Single by Steve Lawrence
- B-side: "You Don't Know"
- Released: February 1960 (US); April 1960 (UK)
- Genre: Pop
- Length: 2:07
- Label: ABC-Paramount (US); His Master's Voice (UK)
- Songwriters: Barry Mann, Hank Hunter
- Producer: Don Costa

Steve Lawrence singles chronology
| "Pretty Blue Eyes" (1959) | "Footsteps" (1960) | "Girls, Girls, Girls" (1960) |

= Footsteps (Steve Lawrence song) =

"Footsteps" is a hit single by the American singer and actor Steve Lawrence, recorded in January 1960 and released in spring 1960 by ABC-Paramount Records in the US and His Master's Voice in the UK. The song was written by Barry Mann and Hank Hunter.

The single has Lawrence's wife, Eydie Gormé, as a backing vocalist and Don Costa's Orchestra and chorus.

==Charts==
In the US, it spent 13 weeks on the Billboard Hot 100, peaking at No. 7 on April 4, 1960, while reaching No. 4 in the Record Retailer chart in the UK, No. 3 in the CHUM Hit Parade in Canada, and No. 9 on VG-lista in Norway.

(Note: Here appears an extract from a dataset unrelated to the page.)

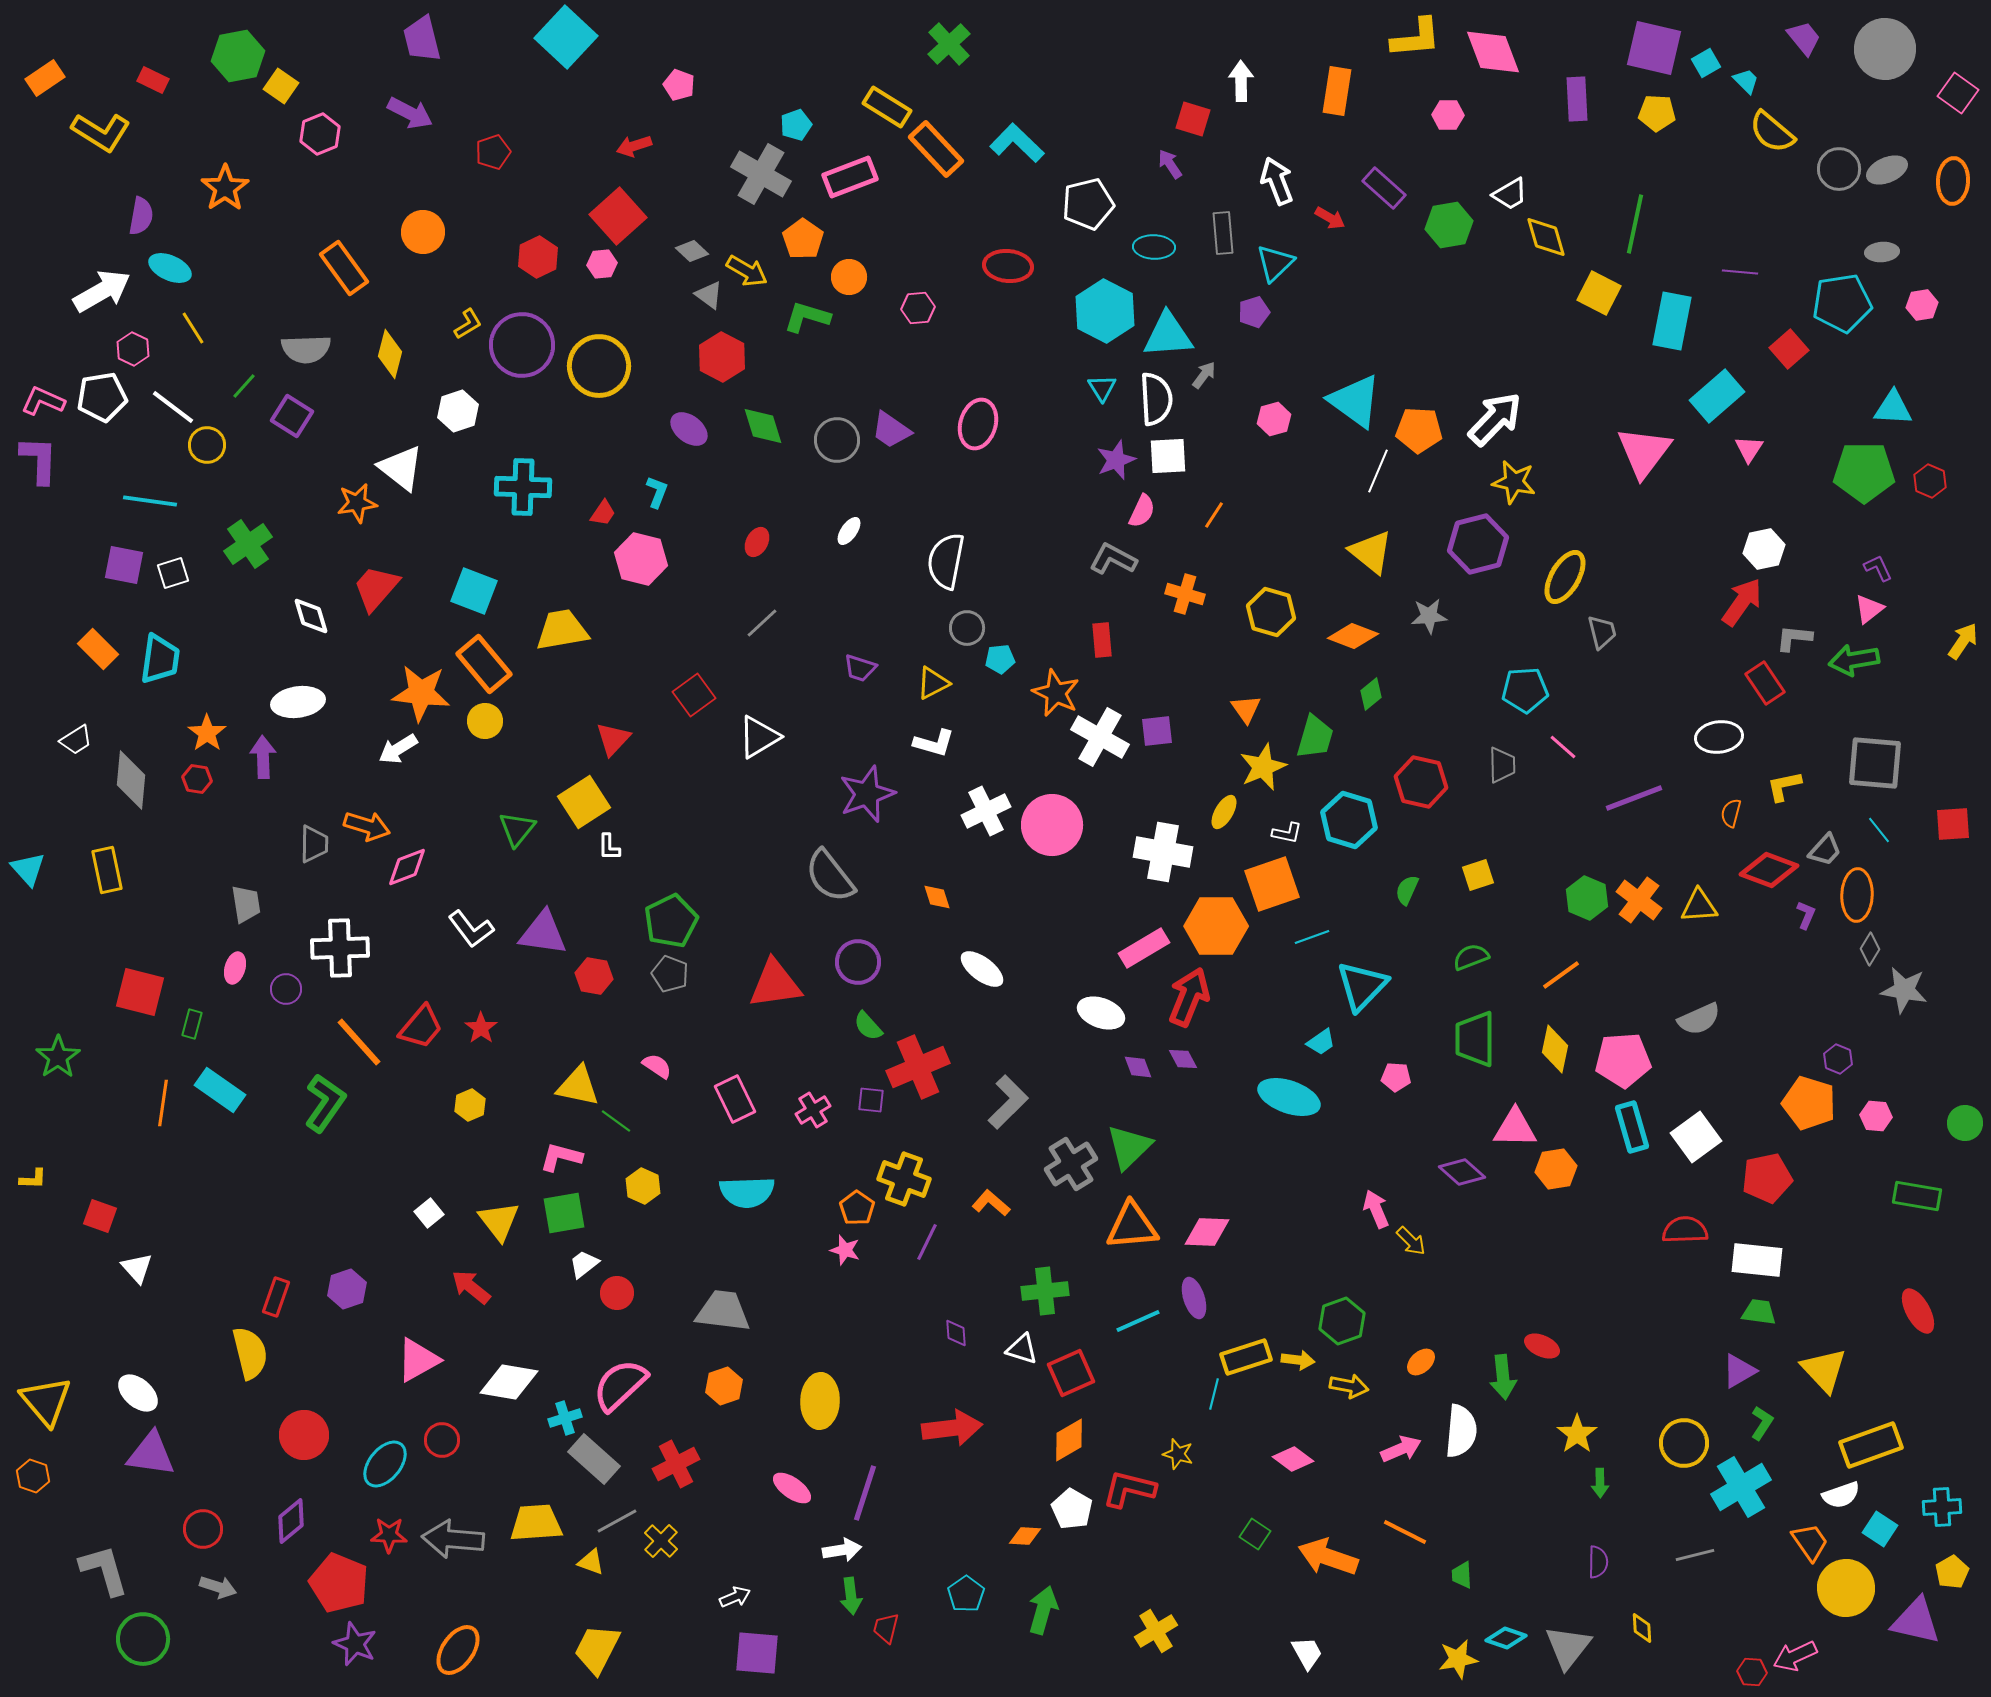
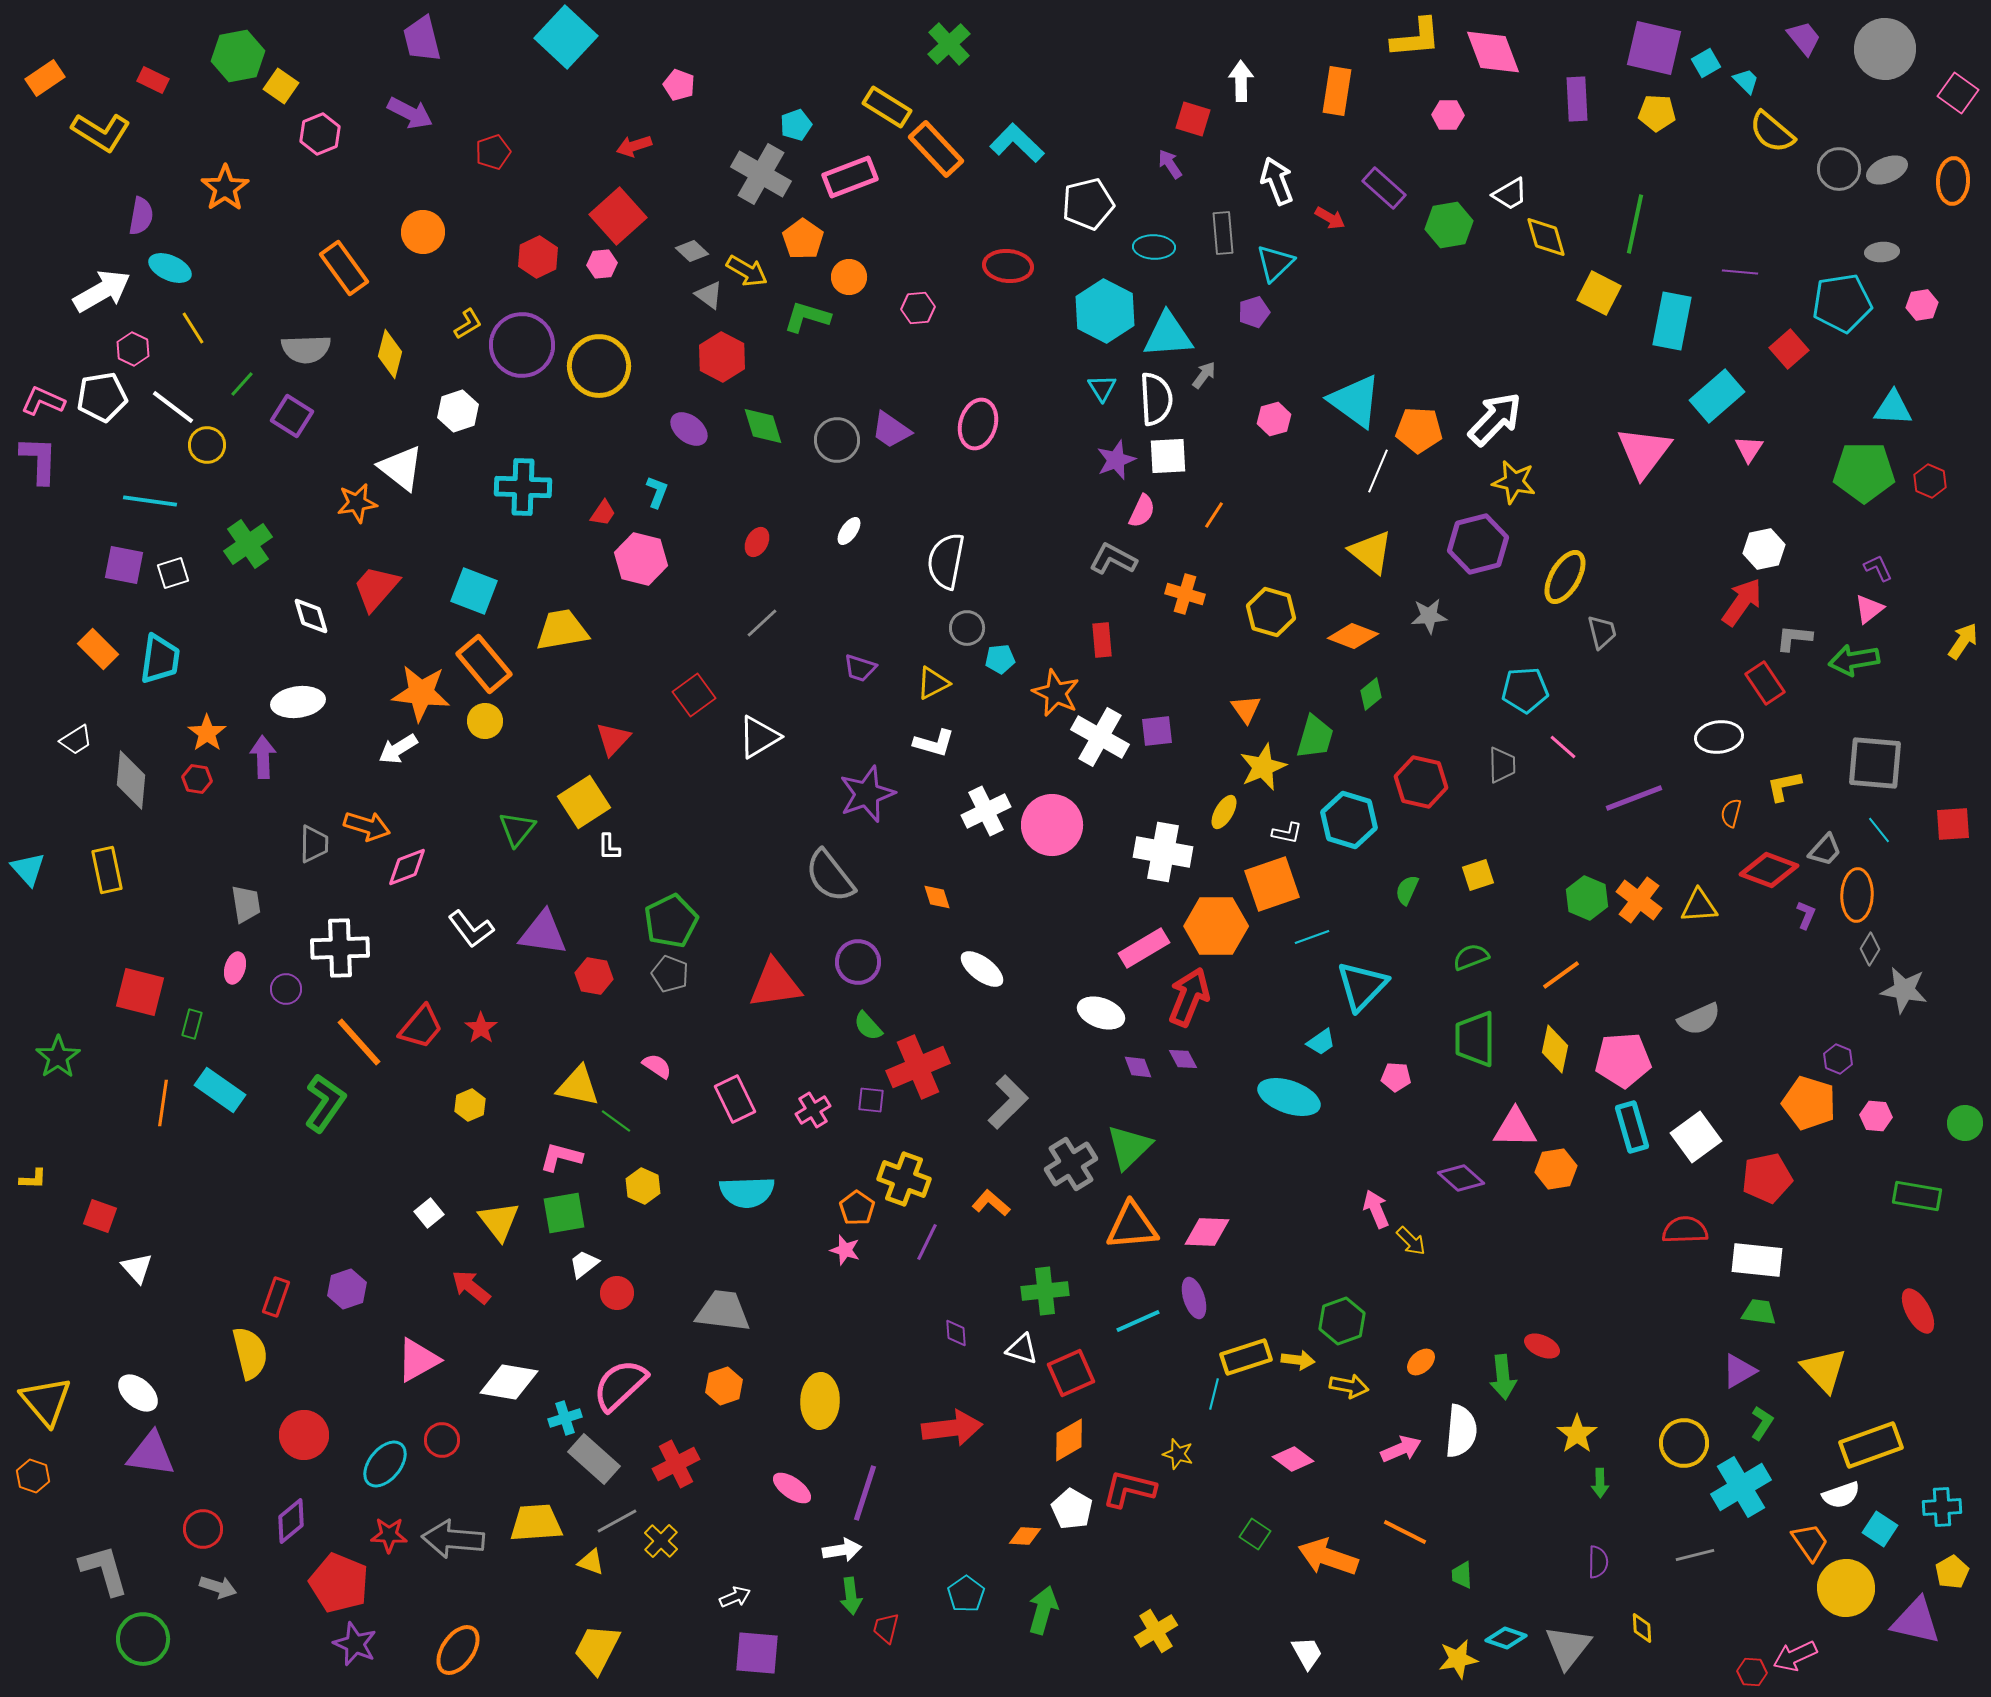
green line at (244, 386): moved 2 px left, 2 px up
purple diamond at (1462, 1172): moved 1 px left, 6 px down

| Chart (1960) | Peak position |
|---|---|
| Canada CHUM Hit Parade | 3 |
| Netherlands | 16 |
| Norway VG-lista | 9 |
| UK Record Retailer | 4 |
| US Billboard Hot 100 | 7 |
| US Cash Box Top 100 | 9 |
| US Cash Box Records Disc Jockeys Played Most | 4 |
| US Cash Box Top Ten Juke Box Tunes | 9 |
| Wallonia | 29 |

==Cover versions==
- Barry Mann sang this song on his 1961 Who Put The Bomp album.
- It was also a hit for Ronnie Carroll in 1960, peaking at No. 36 in the UK.
- Showaddywaddy released their version of the song in 1981, peaking at No. 31 in the UK.